We have identified CYP2C19 and CYP3A4 as the principal cytochrome P450s involved in the metabolism of flunitrazepam to its major metabolites desmethylflunitrazepam and 3-hydroxyflunitrazepam. Human CYP2C19 and CYP3A4 mediated the formation of desmethylflunitrazepam with Km values of 11.1 and 108 microM, respectively, and 3-hydroxyflunitrazepam with Km values of 642 and 34.0 microM, respectively. In human liver microsomes (n = 4) formation of both metabolites followed biphasic kinetics. Desmethylflunitrazepam formation was inhibited 31% by S-mephenytoin and 78% by ketoconazole, suggesting involvement of both CYP2C19 and CYP3A4. Formation of 3-hydroxyflunitrazepam was also significantly inhibited by ketoconazole (94%) and S-mephenytoin (18%). In support of these chemical inhibition data, antibodies directed against CYP2C19 and CYP3A4 selectively inhibited formation of desmethylflunitrazepam by 26 and 45%, respectively, while anti-CYP3A4 antibodies reduced 3-hydroxyflunitrazepam formation by 80%. Our data also suggest that CYP1A2, -2B6, -2C8, -2C9, -2D6, and -2E1 are not involved in either of these metabolic pathways. We estimate that the relative contributions of CYP2C19 and CYP3A4 to the formation of desmethylflunitrazepam in vivo are 63 and 37%, respectively, at therapeutic flunitrazepam concentrations (0.03 microM). We conclude that the polymorphic enzyme CYP2C19 importantly mediates flunitrazepam demethylation, which may alter the efficacy and safety of the drug, while CYP3A4 catalyzes the formation of 3-hydroxyflunitrazepam.

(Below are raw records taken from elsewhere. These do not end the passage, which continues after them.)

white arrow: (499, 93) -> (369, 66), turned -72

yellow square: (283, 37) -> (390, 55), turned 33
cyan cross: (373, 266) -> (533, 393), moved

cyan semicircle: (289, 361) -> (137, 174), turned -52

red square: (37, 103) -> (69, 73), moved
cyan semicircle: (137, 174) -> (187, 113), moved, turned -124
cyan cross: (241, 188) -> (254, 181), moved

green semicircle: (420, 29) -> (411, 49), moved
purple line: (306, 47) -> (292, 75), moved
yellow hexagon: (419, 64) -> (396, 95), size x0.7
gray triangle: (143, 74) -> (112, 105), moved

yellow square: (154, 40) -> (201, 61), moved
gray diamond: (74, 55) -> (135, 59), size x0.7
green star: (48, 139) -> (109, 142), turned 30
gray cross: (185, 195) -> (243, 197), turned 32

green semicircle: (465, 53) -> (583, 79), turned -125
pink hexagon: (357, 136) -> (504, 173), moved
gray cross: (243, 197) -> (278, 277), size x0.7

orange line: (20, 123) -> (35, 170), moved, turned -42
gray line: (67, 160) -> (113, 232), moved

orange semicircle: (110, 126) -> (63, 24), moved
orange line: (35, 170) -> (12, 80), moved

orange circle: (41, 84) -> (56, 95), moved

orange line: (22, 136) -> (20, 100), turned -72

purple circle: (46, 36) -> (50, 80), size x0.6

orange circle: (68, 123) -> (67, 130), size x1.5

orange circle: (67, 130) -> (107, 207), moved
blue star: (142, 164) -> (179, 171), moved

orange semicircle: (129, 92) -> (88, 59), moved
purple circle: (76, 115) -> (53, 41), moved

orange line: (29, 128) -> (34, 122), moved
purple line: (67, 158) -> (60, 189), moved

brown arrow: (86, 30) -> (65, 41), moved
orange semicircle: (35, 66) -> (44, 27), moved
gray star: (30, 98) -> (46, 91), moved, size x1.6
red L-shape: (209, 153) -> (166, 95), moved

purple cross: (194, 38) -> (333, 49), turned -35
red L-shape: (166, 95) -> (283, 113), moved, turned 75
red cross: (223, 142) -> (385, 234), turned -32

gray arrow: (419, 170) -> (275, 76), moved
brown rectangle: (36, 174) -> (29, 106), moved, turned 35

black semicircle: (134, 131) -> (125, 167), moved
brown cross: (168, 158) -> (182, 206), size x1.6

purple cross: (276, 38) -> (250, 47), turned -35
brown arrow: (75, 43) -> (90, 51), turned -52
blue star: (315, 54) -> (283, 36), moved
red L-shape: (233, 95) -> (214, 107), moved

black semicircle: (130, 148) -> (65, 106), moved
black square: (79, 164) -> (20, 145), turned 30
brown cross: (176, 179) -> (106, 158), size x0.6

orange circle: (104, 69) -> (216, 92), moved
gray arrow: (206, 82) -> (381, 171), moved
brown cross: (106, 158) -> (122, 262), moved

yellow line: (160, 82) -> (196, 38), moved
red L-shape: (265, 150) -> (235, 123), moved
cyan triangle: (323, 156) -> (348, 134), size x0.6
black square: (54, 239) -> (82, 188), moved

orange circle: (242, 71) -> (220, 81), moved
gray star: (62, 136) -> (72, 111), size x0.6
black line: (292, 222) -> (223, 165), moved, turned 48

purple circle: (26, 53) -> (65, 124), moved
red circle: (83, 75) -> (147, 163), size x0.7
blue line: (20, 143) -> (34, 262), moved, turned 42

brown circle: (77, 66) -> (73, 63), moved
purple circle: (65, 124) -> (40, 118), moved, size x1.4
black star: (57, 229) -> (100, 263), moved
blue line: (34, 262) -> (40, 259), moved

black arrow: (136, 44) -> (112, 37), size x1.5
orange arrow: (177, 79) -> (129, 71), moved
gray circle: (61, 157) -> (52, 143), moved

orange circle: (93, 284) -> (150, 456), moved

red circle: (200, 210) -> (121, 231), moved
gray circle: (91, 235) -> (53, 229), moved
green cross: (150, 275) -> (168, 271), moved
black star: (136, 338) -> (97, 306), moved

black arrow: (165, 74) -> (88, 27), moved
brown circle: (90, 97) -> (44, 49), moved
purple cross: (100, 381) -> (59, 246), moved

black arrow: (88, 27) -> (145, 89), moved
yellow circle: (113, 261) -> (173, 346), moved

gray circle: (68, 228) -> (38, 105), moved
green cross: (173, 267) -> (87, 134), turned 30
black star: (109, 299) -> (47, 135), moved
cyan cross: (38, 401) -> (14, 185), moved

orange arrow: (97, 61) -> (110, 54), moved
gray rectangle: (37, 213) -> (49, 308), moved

我们已确定CYP2C19和CYP3A4是参与氟硝西泮代谢为其主要代谢产物去甲基氟硝西泮和3-羟基氟硝西泮的主要细胞色素P450酶。人CYP2C19和CYP3A4介导去甲基氟硝西泮的形成,其Km值分别为11.1和108微摩尔,介导3-羟基氟硝西泮的形成,其Km值分别为642和34.0微摩尔。在人肝微粒体(n = 4)中,两种代谢产物的形成均遵循双相动力学。S-美芬妥英抑制去甲基氟硝西泮形成31%,酮康唑抑制78%,提示CYP2C19和CYP3A4均参与其中。酮康唑(94%)和S-美芬妥英(18%)也显著抑制3-羟基氟硝西泮的形成。为支持这些化学抑制数据,针对CYP2C19和CYP3A4的抗体分别选择性抑制去甲基氟硝西泮形成26%和45%,而抗CYP3A4抗体使3-羟基氟硝西泮形成减少80%。我们的数据还表明CYP1A2、-2B6、-2C8、-2C9、-2D6和-2E1均不参与这些代谢途径中的任何一条。我们估计,在治疗性氟硝西泮浓度(0.03微摩尔)下,CYP2C19和CYP3A4对体内去甲基氟硝西泮形成的相对贡献分别为63%和37%。我们得出结论,多态性酶CYP2C19重要地介导氟硝西泮去甲基化,这可能改变药物的疗效和安全性,而CYP3A4催化3-羟基氟硝西泮的形成。